Mannings, Singapore & World War II
Keith Wilson Manning, the son of Dr and Mrs Manning of Christchurch, was employed at a rubber plantation in Kuala Lumpar. His wife Gwen lived with him in Kuala Lumpar, where they had a son. When the Japanese took control of Singapore and the Malay Peninsula in 1942 as part of WWII, Keith Manning became a civilian prisoner of war. It is unclear whether Gwen was also a civilian prisoner of war. The Evening Post (of 24 February 1942, p.8), reports that she had recently arrived in Auckland to stay with her parents. Keith Manning’s obituary (Auckland Star,25 September 1945, p.3), suggests she may have been an internee:
MR KEITH MANNING
News that her husband, Mr. Keith Manning, died in Singapore on November 20 last has been received by Mrs. Gwen Manning, of Titirangi, one of the internees who recently arrived at Auckland from Malaya. Mr. Manning, who was 51 years of age had been a rubber planter in Malaya since the first World War. With the Japanese invasion he undertook police and patrol duties on the wharves and in the city of Singapore. After the fall of Singapore he was interned, first at Changi Camp and later at the Sime Road camp. At the Sime Road camp he was infected by a typhus-carrying form of tropical flea while cultivating a vegetable garden and succumbed to complications which are considered to have been due to malnutrition and lack of medical facilities for treating him. Mrs. Manning has been advised that her husband was buried by the Bishop of Singapore, who also died shortly afterwards. The bishop’s wife was another victim.
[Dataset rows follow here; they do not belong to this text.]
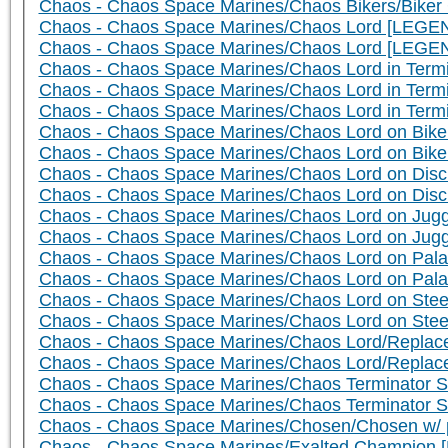
Chaos - Chaos Space Marines/Chaos Bikers/Biker 
Chaos - Chaos Space Marines/Chaos Lord [LEGEN
Chaos - Chaos Space Marines/Chaos Lord [LEGE
Chaos - Chaos Space Marines/Chaos Lord in Term
Chaos - Chaos Space Marines/Chaos Lord in Ter
Chaos - Chaos Space Marines/Chaos Lord in Term
Chaos - Chaos Space Marines/Chaos Lord on Bike 
Chaos - Chaos Space Marines/Chaos Lord on Bik
Chaos - Chaos Space Marines/Chaos Lord on Disc 
Chaos - Chaos Space Marines/Chaos Lord on Dis
Chaos - Chaos Space Marines/Chaos Lord on Jugge
Chaos - Chaos Space Marines/Chaos Lord on Jug
Chaos - Chaos Space Marines/Chaos Lord on Palan
Chaos - Chaos Space Marines/Chaos Lord on Pala
Chaos - Chaos Space Marines/Chaos Lord on Steed
Chaos - Chaos Space Marines/Chaos Lord on Ste
Chaos - Chaos Space Marines/Chaos Lord/Replace
Chaos - Chaos Space Marines/Chaos Lord/Replac
Chaos - Chaos Space Marines/Chaos Terminator S
Chaos - Chaos Space Marines/Chaos Terminator 
Chaos - Chaos Space Marines/Chosen/Chosen w/ p
Chaos - Chaos Space Marines/Exalted Champion 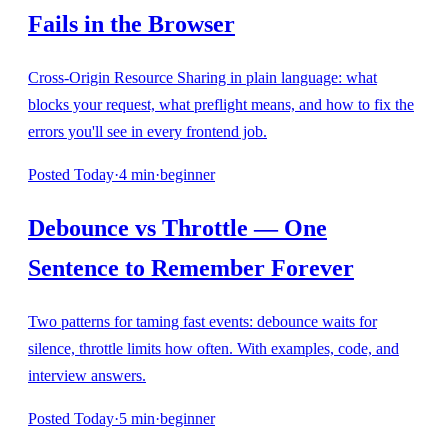
Fails in the Browser
Cross-Origin Resource Sharing in plain language: what
blocks your request, what preflight means, and how to fix the
errors you'll see in every frontend job.
Posted
Today
·
4
min
·
beginner
Debounce vs Throttle — One
Sentence to Remember Forever
Two patterns for taming fast events: debounce waits for
silence, throttle limits how often. With examples, code, and
interview answers.
Posted
Today
·
5
min
·
beginner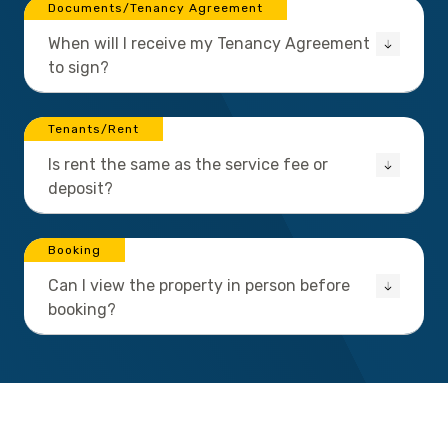
Documents/Tenancy Agreement
When will I receive my Tenancy Agreement
to sign?
Tenants/Rent
Is rent the same as the service fee or
deposit?
Booking
Can I view the property in person before
booking?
However, the confusion is clarified in the NZ Herald article of 25 September, 1945, p.6:
NEWS BROUGHT BY FRIEND First advice of the death of her husband, Mr Keith Manning, in Singapore on November 20 of last year, has been received by Mrs Given Manning, of Titirangi, from one of the New Zealand internees who recently arrived at Auckland from Malaya. […] Mr Manning was the son of Mrs Helen Manning and the late Dr Manning, of Devonport and Christchurch.
This must have been a devastating time for Gwen: a woman who had been used to a full and successful life in Auckland society.
Dr. and Mrs Fullerton continued to live in Auckland, and died within a month of each other at the end of 1953. Mrs Fullerton seems to have had the Sinclair talent for music. She bequeathed her Bechstein Grand Piano to her grandson (Evelyn Fullerton Probate, Archive NZ Ref No: BBAE A645 1570 Box 1147; Record No: P2209/1953 – in Archives NZ Mangere). The executor of Dr Fullerton’s Will was his brother, Walter Ernest Fullerton, merchant in Auckland (also held in Archives NZ Mangere).
This is just a couple of minutes walk from where Evelyn and Isabella’s brother, James Sinclair, is buried in an unmarked grave.
Isabella spent her final years with with her niece, Gwen Manning in Kerikeri in the far north of New Zealand’s North Island. Isabella died in October 1965. She left everything to her niece, executor of her Will, Gwendoline Eveline Manning of Kerikeri (Isabella Sinclair Probate, Archive NZ Ref No: BBNY A1346 10440 Box 45; Record No: 283/1965 – in Archives NZ Mangere).
Isabell was cremated at Purewa Cemetery. Like her brother James, she does not seem to have a plaque to mark her passing.